Des spécialistes en science vétérinaire et en agronomie ont appelé, samedi à Alger, à l'amélioration des conditions d'élevage des petits ruminants (caprins et ovins) pour atteindre l'autosuffisance alimentaire.
"L'autosuffisance alimentaire en matière de protéines animales (viandes rouges, œufs et lait) dépend d'une meilleure organisation du secteur agricole à travers l'amélioration des conditions d'élevage des caprins et des ovins",a indiqué le chef de département pré-clinique au sein de l'Institut national
des sciences vétérinaires, Dr Lamara Ali, en marge des 12 ème journées internationales des sciences vétérinaires.

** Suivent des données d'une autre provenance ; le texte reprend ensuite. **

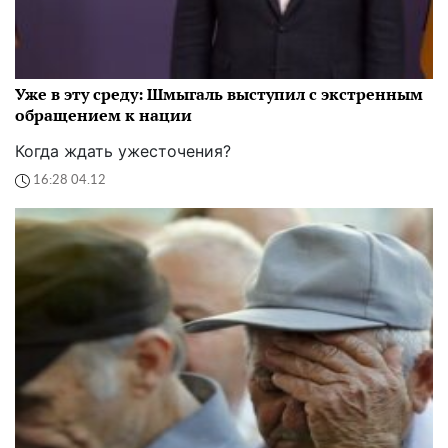
Уже в эту среду: Шмыгаль выступил с экстренным
обращением к нации
Когда ждать ужесточения?
16:28 04.12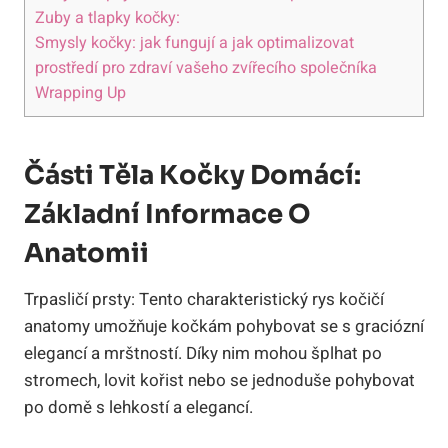
Zuby a tlapky kočky:
Smysly kočky: jak fungují a jak optimalizovat
prostředí pro zdraví vašeho zvířecího společníka
Wrapping Up
Části Těla Kočky Domácí:
Základní Informace O
Anatomii
Trpasličí prsty: Tento charakteristický rys kočičí
anatomy umožňuje kočkám pohybovat se s graciózní
elegancí a mrštností. Díky nim mohou šplhat po
stromech, lovit kořist nebo se jednoduše pohybovat
po domě s lehkostí a elegancí.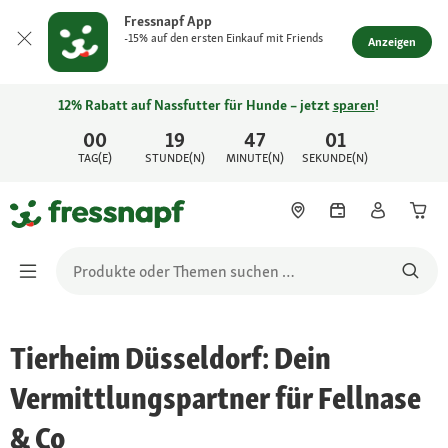
Fressnapf App
-15% auf den ersten Einkauf mit Friends
Anzeigen
12% Rabatt auf Nassfutter für Hunde – jetzt
sparen
!
00
19
47
01
TAG(E)
STUNDE(N)
MINUTE(N)
SEKUNDE(N)
Tierheim Düsseldorf: Dein
Vermittlungspartner für Fellnase
& Co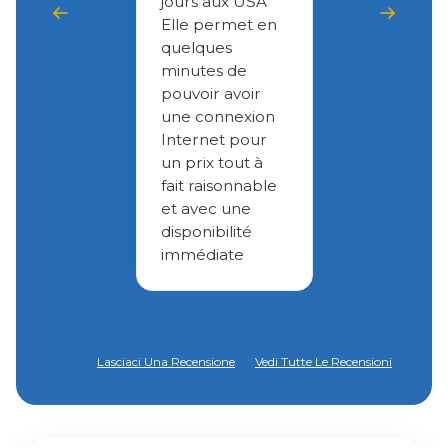
jours aux USA
Elle permet en
quelques
minutes de
pouvoir avoir
une connexion
Internet pour
un prix tout à
fait raisonnable
et avec une
disponibilité
immédiate
Lasciaci Una Recensione
Vedi Tutte Le Recensioni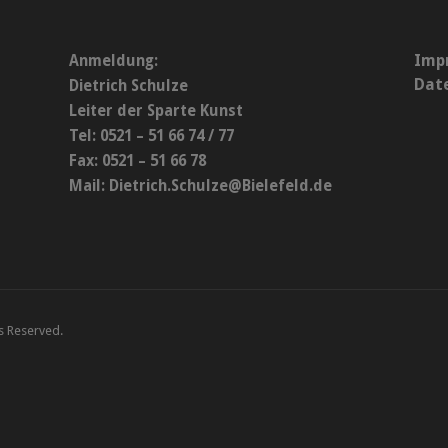
Imp
Anmeldung:
Dat
Dietrich Schulze
Leiter der Sparte Kunst
Tel: 0521 – 51 66 74 / 77
Fax: 0521 – 51 66 78
Mail:
Dietrich.Schulze@Bielefeld.de
ts Reserved.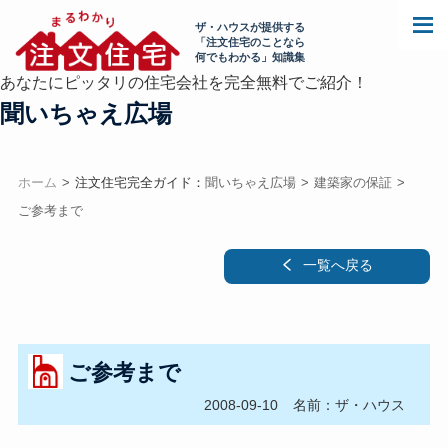
ザ・ハウスが提供する
「注文住宅のことなら
何でもわかる」知識集
あなたにピッタリの住宅会社を完全無料でご紹介！
聞いちゃえ広場
ホーム
注文住宅完全ガイド：
聞いちゃえ広場
建築家の保証
ご参考まで
一覧へ戻る
ご参考まで
2008-09-10
名前：ザ・ハウス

L'amélioration des conditions d'élevage dépend, selon le Dr Lamara, de l'organisation et de la structuration de la filière agricole via la professionnalisation du métier d'éleveur.Pour ce faire, il a recommandé de rationaliser les quotas alimentaires destinés aux animaux d'élevage, d'investir dans la prophylaxie contre les maladies du bétail et de faire rencontrer les différents acteurs du domaine par la multiplication des journées de communication.
Le spécialiste en science vétérinaire a également conseillé la labellisation des viandes algériennes de référence pour la valorisation du cheptel algérien et le contrôle des prix.En vue de développer le secteur de l'élevage, le chercheur en science vétérinaire à l'école vétérinaire de Grenoble, Pr Yahia Chebloune, a suggéré l'utilisation d'un matériel d'élevage moderne et de former les éleveurs à son usage.
Il a également recommandé la création de centres de formation pour les éleveurs qui devraient être connectés à l'école vétérinaire afin d'optimiser les cycles de formation.Pour sa part, l'enseignant à l'école vétérinaire de Sidi Thabet (Tunisie),Pr Mohamed Saleh Ben Said, a exposé les aspects cliniques des maladies non parasitaires du mouton.
Il a mis en exergue l'importance de la prévention contre les maladies infectieuses chez les cheptels par une vaccination régulière et contrôlée.L'objectif des 12 ème journées scientifiques en science vétérinaire est de faire le point sur l'état des lieux de la recherche dans ce secteur et d'échanger des expériences entre les scientifiques de tout bord.
Plusieurs thématiques sont à l'ordre du jour à savoir l'organisation des élevages, l'alimentation et la nutrition des petits ruminants, l'amélioration génétique, le dépistage des maladies et la qualité et sécurité des aliments.